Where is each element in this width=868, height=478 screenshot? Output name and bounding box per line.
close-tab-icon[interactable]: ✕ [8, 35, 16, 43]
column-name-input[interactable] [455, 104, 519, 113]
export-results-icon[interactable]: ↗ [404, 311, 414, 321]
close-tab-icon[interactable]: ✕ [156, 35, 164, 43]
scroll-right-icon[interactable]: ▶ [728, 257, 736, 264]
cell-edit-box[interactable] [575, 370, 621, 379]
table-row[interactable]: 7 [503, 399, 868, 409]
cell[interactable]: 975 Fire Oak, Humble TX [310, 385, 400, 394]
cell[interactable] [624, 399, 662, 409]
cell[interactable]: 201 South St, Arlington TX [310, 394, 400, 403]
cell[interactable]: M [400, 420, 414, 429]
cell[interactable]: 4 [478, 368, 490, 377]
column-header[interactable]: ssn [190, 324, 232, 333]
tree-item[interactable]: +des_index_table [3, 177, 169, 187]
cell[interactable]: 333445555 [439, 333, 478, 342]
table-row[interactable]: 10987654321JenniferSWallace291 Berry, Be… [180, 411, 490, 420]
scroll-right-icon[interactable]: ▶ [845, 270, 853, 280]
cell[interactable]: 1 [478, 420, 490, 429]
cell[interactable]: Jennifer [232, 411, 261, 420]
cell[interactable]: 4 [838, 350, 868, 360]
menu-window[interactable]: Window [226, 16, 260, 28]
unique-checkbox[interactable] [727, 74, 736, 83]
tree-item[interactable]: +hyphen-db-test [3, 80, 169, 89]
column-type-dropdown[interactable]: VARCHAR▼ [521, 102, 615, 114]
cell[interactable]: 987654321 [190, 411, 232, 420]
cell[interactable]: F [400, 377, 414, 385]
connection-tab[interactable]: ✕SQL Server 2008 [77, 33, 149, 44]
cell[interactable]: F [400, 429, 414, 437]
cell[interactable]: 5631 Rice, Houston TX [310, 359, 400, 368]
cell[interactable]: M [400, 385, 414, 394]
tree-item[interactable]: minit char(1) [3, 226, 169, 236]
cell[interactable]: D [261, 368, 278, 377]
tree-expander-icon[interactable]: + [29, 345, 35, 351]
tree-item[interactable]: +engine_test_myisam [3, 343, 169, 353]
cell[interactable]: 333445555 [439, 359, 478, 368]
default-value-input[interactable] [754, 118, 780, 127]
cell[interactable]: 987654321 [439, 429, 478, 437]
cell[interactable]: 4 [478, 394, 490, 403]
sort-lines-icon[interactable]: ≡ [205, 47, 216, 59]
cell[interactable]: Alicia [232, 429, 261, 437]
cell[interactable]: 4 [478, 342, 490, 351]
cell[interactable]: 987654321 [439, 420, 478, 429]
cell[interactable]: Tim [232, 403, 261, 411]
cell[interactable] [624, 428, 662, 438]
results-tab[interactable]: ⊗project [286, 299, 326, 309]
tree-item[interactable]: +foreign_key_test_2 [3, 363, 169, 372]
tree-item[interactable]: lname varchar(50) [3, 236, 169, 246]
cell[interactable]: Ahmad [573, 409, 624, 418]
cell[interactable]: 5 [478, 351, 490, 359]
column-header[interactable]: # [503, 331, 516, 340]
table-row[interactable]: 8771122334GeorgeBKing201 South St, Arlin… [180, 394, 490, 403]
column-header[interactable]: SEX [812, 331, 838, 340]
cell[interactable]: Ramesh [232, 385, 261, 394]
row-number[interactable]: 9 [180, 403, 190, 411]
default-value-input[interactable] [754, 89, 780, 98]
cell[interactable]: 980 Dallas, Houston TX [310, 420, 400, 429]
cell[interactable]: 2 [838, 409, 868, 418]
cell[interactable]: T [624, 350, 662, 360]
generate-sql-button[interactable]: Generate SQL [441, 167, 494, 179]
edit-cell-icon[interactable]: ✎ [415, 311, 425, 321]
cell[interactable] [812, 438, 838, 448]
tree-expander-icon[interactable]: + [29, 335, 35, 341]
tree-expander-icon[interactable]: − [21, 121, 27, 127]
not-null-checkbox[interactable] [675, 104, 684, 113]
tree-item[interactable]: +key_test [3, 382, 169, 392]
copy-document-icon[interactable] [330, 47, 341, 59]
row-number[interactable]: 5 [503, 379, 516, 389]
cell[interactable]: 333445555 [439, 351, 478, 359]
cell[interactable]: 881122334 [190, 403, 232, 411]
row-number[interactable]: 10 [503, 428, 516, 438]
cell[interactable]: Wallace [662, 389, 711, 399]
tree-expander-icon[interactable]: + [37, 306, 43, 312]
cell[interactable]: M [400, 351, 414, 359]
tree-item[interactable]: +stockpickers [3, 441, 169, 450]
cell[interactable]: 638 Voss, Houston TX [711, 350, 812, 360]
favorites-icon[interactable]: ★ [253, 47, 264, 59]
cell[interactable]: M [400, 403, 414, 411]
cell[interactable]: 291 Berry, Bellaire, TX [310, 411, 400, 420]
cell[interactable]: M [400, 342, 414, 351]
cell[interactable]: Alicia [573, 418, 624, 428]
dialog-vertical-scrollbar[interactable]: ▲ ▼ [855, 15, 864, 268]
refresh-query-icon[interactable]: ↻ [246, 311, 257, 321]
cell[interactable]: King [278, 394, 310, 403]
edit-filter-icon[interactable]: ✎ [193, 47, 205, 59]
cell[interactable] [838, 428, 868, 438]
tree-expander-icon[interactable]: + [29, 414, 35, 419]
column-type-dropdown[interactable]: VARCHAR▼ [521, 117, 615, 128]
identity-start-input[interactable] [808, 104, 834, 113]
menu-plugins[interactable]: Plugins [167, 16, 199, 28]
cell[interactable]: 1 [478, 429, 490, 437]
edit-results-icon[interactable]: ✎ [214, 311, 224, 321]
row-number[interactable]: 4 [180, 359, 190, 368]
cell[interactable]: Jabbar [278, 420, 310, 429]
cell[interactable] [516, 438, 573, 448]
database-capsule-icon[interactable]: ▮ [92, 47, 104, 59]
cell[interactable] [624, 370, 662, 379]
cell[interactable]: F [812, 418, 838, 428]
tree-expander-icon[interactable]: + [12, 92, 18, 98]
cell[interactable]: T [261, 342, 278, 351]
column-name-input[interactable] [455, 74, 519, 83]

**TASK ITEM**
Every line of the material above that has the string "header" needs pulling out.

**WRITTEN RESPONSE**
column-header[interactable]: ssn [190, 324, 232, 333]
column-header[interactable]: # [503, 331, 516, 340]
column-header[interactable]: SEX [812, 331, 838, 340]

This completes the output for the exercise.